======== LISTED RECORDS
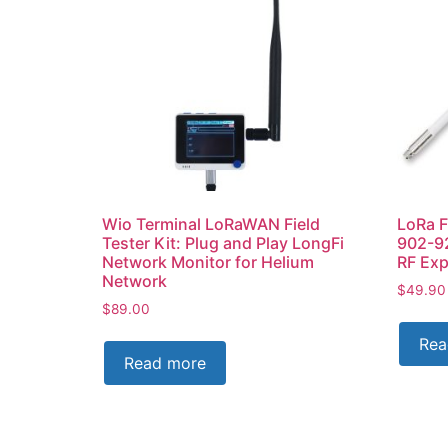
Wio Terminal LoRaWAN Field
LoRa F
Tester Kit: Plug and Play LongFi
902-9
Network Monitor for Helium
RF Exp
Network
$
49.90
$
89.00
Rea
Read more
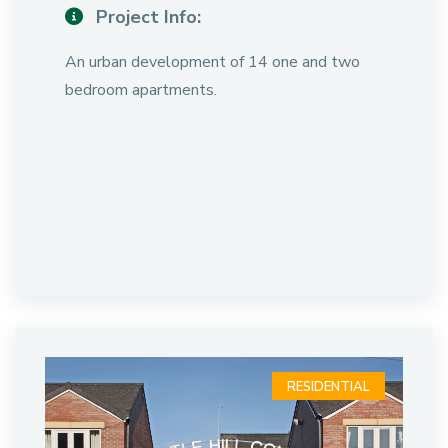
Project Info:
An urban development of 14 one and two
bedroom apartments.
RESIDENTIAL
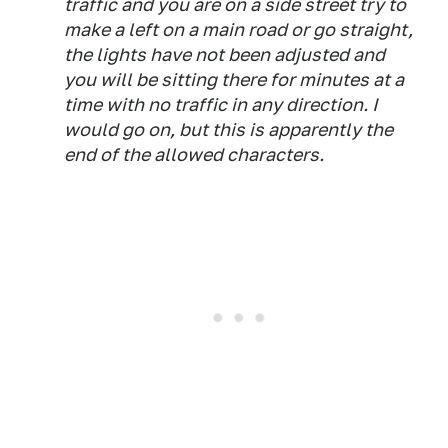
traffic and you are on a side street try to
make a left on a main road or go straight,
the lights have not been adjusted and
you will be sitting there for minutes at a
time with no traffic in any direction. I
would go on, but this is apparently the
end of the allowed characters.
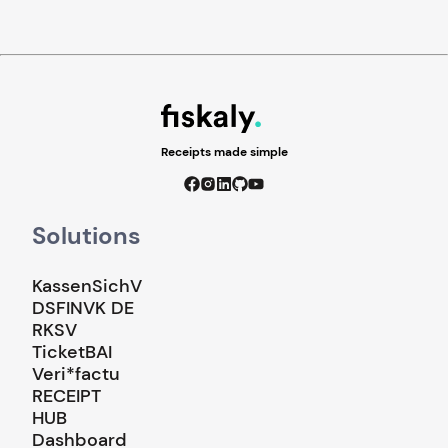
Receipts made simple
Solutions
KassenSichV
DSFINVK DE
RKSV
TicketBAI
Veri*factu
RECEIPT
HUB
Dashboard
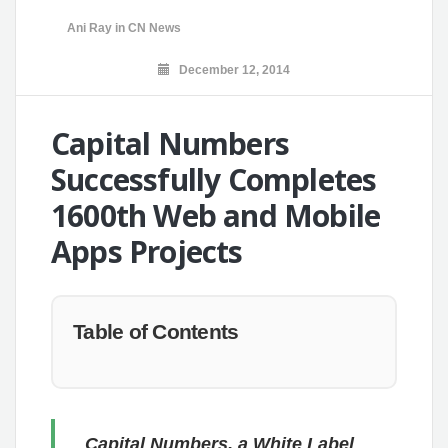
Ani Ray
in
CN News
December 12, 2014
Capital Numbers
Successfully Completes
1600th Web and Mobile
Apps Projects
Table of Contents
Capital Numbers, a White Label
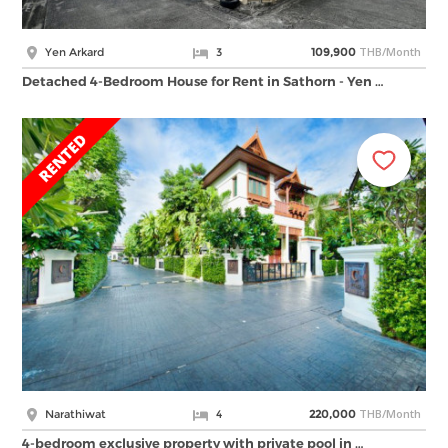
THB/Month
Yen Arkard
3
109,900
Detached 4-Bedroom House for Rent in Sathorn - Yen …
THB/Month
Narathiwat
4
220,000
4-bedroom exclusive property with private pool in …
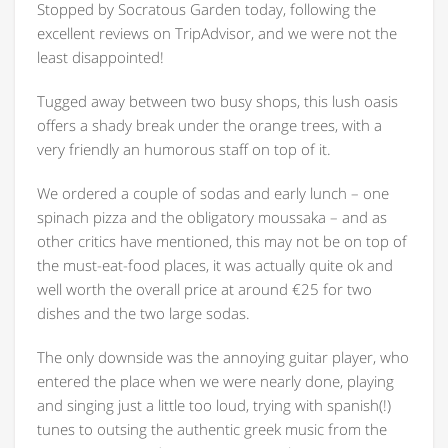
Stopped by Socratous Garden today, following the
excellent reviews on TripAdvisor, and we were not the
least disappointed!
Tugged away between two busy shops, this lush oasis
offers a shady break under the orange trees, with a
very friendly an humorous staff on top of it.
We ordered a couple of sodas and early lunch – one
spinach pizza and the obligatory moussaka – and as
other critics have mentioned, this may not be on top of
the must-eat-food places, it was actually quite ok and
well worth the overall price at around €25 for two
dishes and the two large sodas.
The only downside was the annoying guitar player, who
entered the place when we were nearly done, playing
and singing just a little too loud, trying with spanish(!)
tunes to outsing the authentic greek music from the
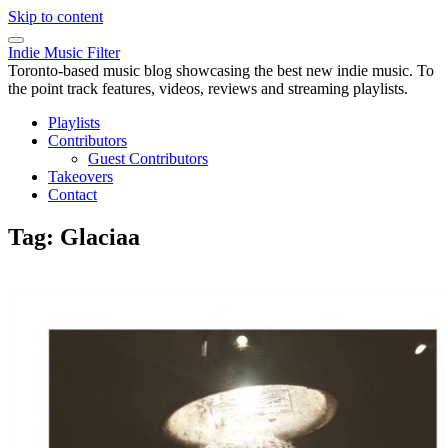
Skip to content
Indie Music Filter
Toronto-based music blog showcasing the best new indie music. To
the point track features, videos, reviews and streaming playlists.
Playlists
Contributors
Guest Contributors
Takeovers
Contact
Tag:
Glaciaa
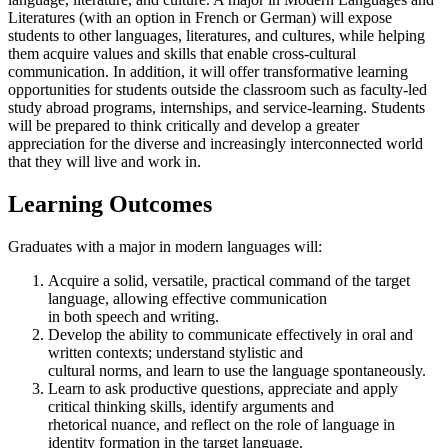
Literatures (with an option in French or German) will expose
students to other languages, literatures, and cultures, while helping
them acquire values and skills that enable cross-cultural
communication. In addition, it will offer transformative learning
opportunities for students outside the classroom such as faculty-led
study abroad programs, internships, and service-learning. Students
will be prepared to think critically and develop a greater
appreciation for the diverse and increasingly interconnected world
that they will live and work in.
Learning Outcomes
Graduates with a major in modern languages will:
Acquire a solid, versatile, practical command of the target
language, allowing effective communication
in both speech and writing.
Develop the ability to communicate effectively in oral and
written contexts; understand stylistic and
cultural norms, and learn to use the language spontaneously.
Learn to ask productive questions, appreciate and apply
critical thinking skills, identify arguments and
rhetorical nuance, and reflect on the role of language in
identity formation in the target language.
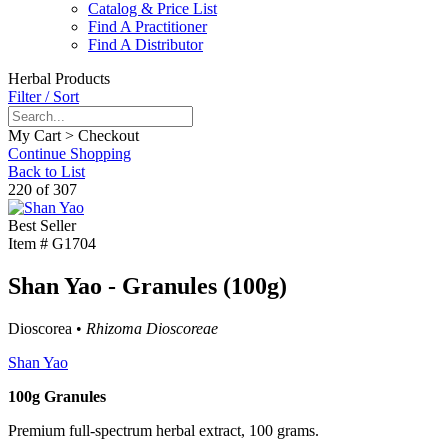
Catalog & Price List
Find A Practitioner
Find A Distributor
Herbal Products
Filter / Sort
My Cart > Checkout
Continue Shopping
Back to List
220 of 307
Best Seller
Item #
G1704
Shan Yao - Granules (100g)
Dioscorea •
Rhizoma Dioscoreae
Shan Yao
100g Granules
Premium full-spectrum herbal extract, 100 grams.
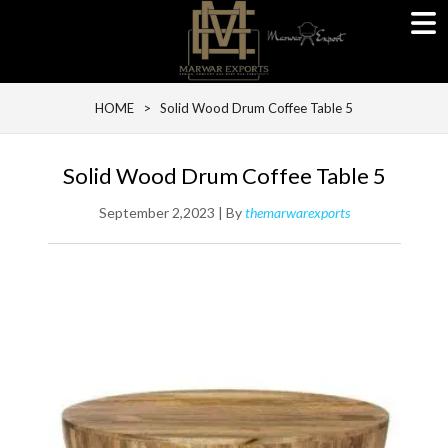
HOME
> Solid Wood Drum Coffee Table 5
Solid Wood Drum Coffee Table 5
September 2,2023 | By
themarwarexports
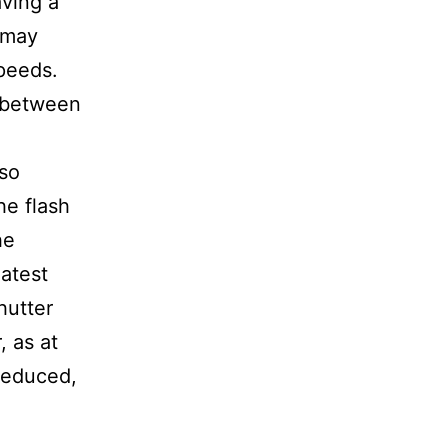
ving a
h may
speeds.
 between
so
he flash
he
latest
hutter
, as at
 reduced,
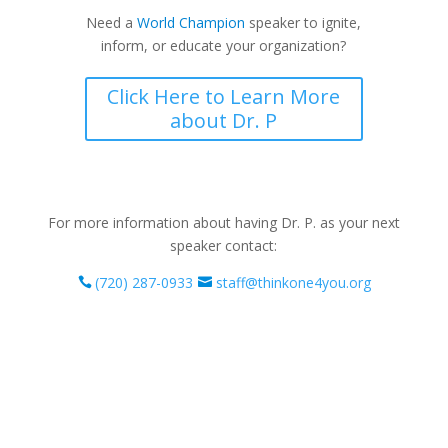
Need a
World Champion
speaker to ignite,
inform, or educate your organization?
Click Here to Learn More
about Dr. P
For more information about having Dr. P. as your next
speaker contact:
(720) 287-0933
staff@thinkone4you.org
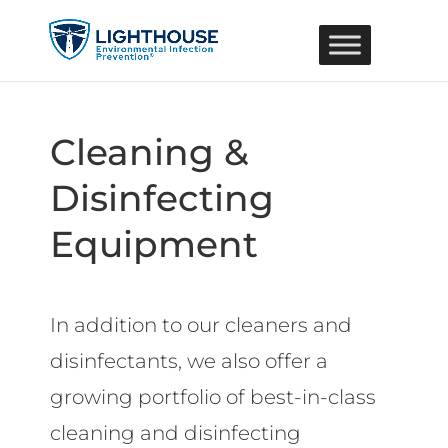
Cleaning &
Disinfecting
Equipment
In addition to our cleaners and
disinfectants, we also offer a
growing portfolio of best-in-class
cleaning and disinfecting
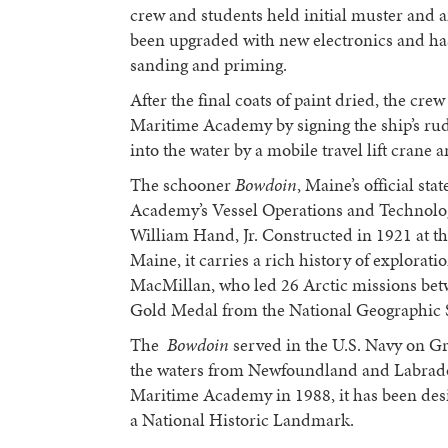
crew and students held initial muster and 
been upgraded with new electronics and ha
sanding and priming.
After the final coats of paint dried, the cre
Maritime Academy by signing the ship’s ru
into the water by a mobile travel lift crane a
The schooner
Bowdoin
, Maine’s official st
Academy’s Vessel Operations and Technolog
William Hand, Jr. Constructed in 1921 at t
Maine, it carries a rich history of explor
MacMillan, who led 26 Arctic missions be
Gold Medal from the National Geographic S
The
Bowdoin
served in the U.S. Navy on G
the waters from Newfoundland and Labrador
Maritime Academy in 1988, it has been desig
a National Historic Landmark.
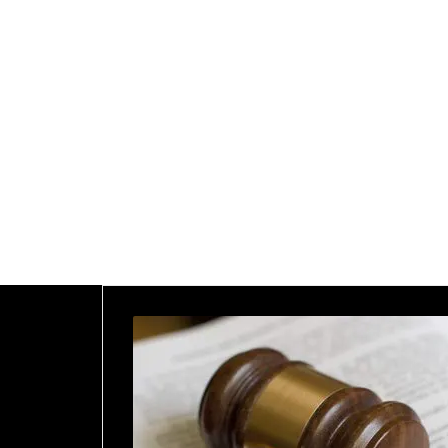
2025
Home
2025
January
26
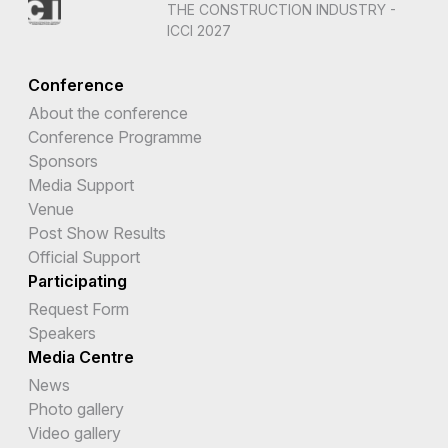
THE CONSTRUCTION INDUSTRY -
ICCI 2027
Conference
About the conference
Conference Programme
Sponsors
Media Support
Venue
Post Show Results
Official Support
Participating
Request Form
Speakers
Media Centre
News
Photo gallery
Video gallery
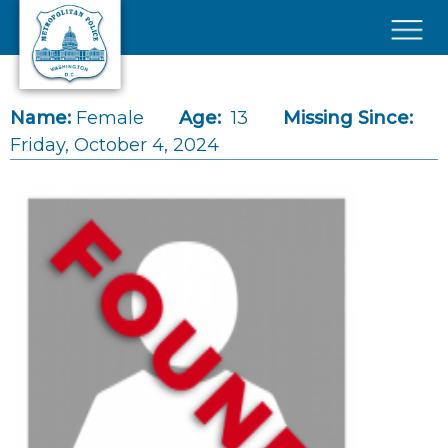
Skip to main content
×
Name:
Female
Age:
13
Missing Since:
Friday, October 4, 2024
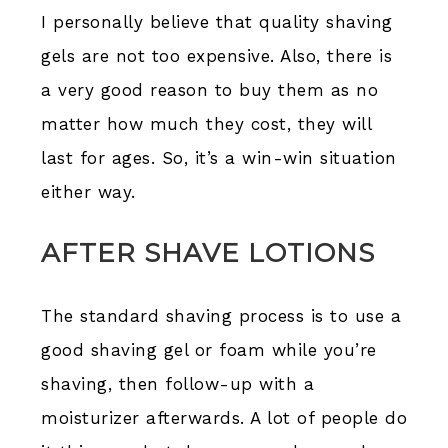
I personally believe that quality shaving
gels are not too expensive. Also, there is
a very good reason to buy them as no
matter how much they cost, they will
last for ages. So, it’s a win-win situation
either way.
AFTER SHAVE LOTIONS
The standard shaving process is to use a
good shaving gel or foam while you’re
shaving, then follow-up with a
moisturizer afterwards. A lot of people do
================
With pictures excluded, output the listing above exactly as it stands.

Wio Terminal LoRaWAN Field
LoRa F
Tester Kit: Plug and Play LongFi
902-9
Network Monitor for Helium
RF Exp
Network
$
49.90
$
89.00
Rea
Read more
Project Info:
An urban development of 14 one and two
bedroom apartments.
RESIDENTIAL
traffic and you are on a side street try to
make a left on a main road or go straight,
the lights have not been adjusted and
you will be sitting there for minutes at a
time with no traffic in any direction. I
would go on, but this is apparently the
end of the allowed characters.
Receipts made simple
Solutions
KassenSichV
DSFINVK DE
RKSV
TicketBAI
Veri*factu
RECEIPT
HUB
Dashboard
Ani Ray
in
CN News
December 12, 2014
Capital Numbers
Successfully Completes
1600th Web and Mobile
Apps Projects
Table of Contents
Capital Numbers, a White Label
THB/Month
Yen Arkard
3
109,900
Detached 4-Bedroom House for Rent in Sathorn - Yen …
THB/Month
Narathiwat
4
220,000
4-bedroom exclusive property with private pool in …
Stopped by Socratous Garden today, following the
excellent reviews on TripAdvisor, and we were not the
least disappointed!
Tugged away between two busy shops, this lush oasis
offers a shady break under the orange trees, with a
very friendly an humorous staff on top of it.
We ordered a couple of sodas and early lunch – one
spinach pizza and the obligatory moussaka – and as
other critics have mentioned, this may not be on top of
the must-eat-food places, it was actually quite ok and
well worth the overall price at around €25 for two
dishes and the two large sodas.
The only downside was the annoying guitar player, who
entered the place when we were nearly done, playing
and singing just a little too loud, trying with spanish(!)
tunes to outsing the authentic greek music from the
Skip to content
Indie Music Filter
Toronto-based music blog showcasing the best new indie music. To
the point track features, videos, reviews and streaming playlists.
Playlists
Contributors
Guest Contributors
Takeovers
Contact
Tag:
Glaciaa
Literatures (with an option in French or German) will expose
students to other languages, literatures, and cultures, while helping
them acquire values and skills that enable cross-cultural
communication. In addition, it will offer transformative learning
opportunities for students outside the classroom such as faculty-led
study abroad programs, internships, and service-learning. Students
will be prepared to think critically and develop a greater
appreciation for the diverse and increasingly interconnected world
that they will live and work in.
Learning Outcomes
Graduates with a major in modern languages will:
Acquire a solid, versatile, practical command of the target
language, allowing effective communication
in both speech and writing.
Develop the ability to communicate effectively in oral and
written contexts; understand stylistic and
cultural norms, and learn to use the language spontaneously.
Learn to ask productive questions, appreciate and apply
critical thinking skills, identify arguments and
rhetorical nuance, and reflect on the role of language in
identity formation in the target language.
Catalog & Price List
Find A Practitioner
Find A Distributor
Herbal Products
Filter / Sort
My Cart > Checkout
Continue Shopping
Back to List
220 of 307
Best Seller
Item #
G1704
Shan Yao - Granules (100g)
Dioscorea •
Rhizoma Dioscoreae
Shan Yao
100g Granules
Premium full-spectrum herbal extract, 100 grams.
HOME
> Solid Wood Drum Coffee Table 5
Solid Wood Drum Coffee Table 5
September 2,2023 | By
themarwarexports
ving a
h may
speeds.
 between
so
he flash
he
latest
hutter
, as at
 reduced,
Need a
World Champion
speaker to ignite,
inform, or educate your organization?
Click Here to Learn More
about Dr. P
For more information about having Dr. P. as your next
speaker contact:
(720) 287-0933
staff@thinkone4you.org
Cleaning &
Disinfecting
Equipment
In addition to our cleaners and
disinfectants, we also offer a
growing portfolio of best-in-class
cleaning and disinfecting
crew and students held initial muster and 
been upgraded with new electronics and ha
sanding and priming.
After the final coats of paint dried, the cre
Maritime Academy by signing the ship’s ru
into the water by a mobile travel lift crane a
The schooner
Bowdoin
, Maine’s official st
Academy’s Vessel Operations and Technolog
William Hand, Jr. Constructed in 1921 at t
Maine, it carries a rich history of explor
MacMillan, who led 26 Arctic missions be
Gold Medal from the National Geographic S
The
Bowdoin
served in the U.S. Navy on G
the waters from Newfoundland and Labrador
Maritime Academy in 1988, it has been desig
a National Historic Landmark.
2025
Home
2025
January
26
THE CONSTRUCTION INDUSTRY -
ICCI 2027
Conference
About the conference
Conference Programme
Sponsors
Media Support
Venue
Post Show Results
Official Support
Participating
Request Form
Speakers
Media Centre
News
Photo gallery
Video gallery
Skip to main content
×
Name:
Female
Age:
13
Missing Since:
Friday, October 4, 2024
I personally believe that quality shaving
gels are not too expensive. Also, there is
a very good reason to buy them as no
matter how much they cost, they will
last for ages. So, it’s a win-win situation
either way.
AFTER SHAVE LOTIONS
The standard shaving process is to use a
good shaving gel or foam while you’re
shaving, then follow-up with a
moisturizer afterwards. A lot of people do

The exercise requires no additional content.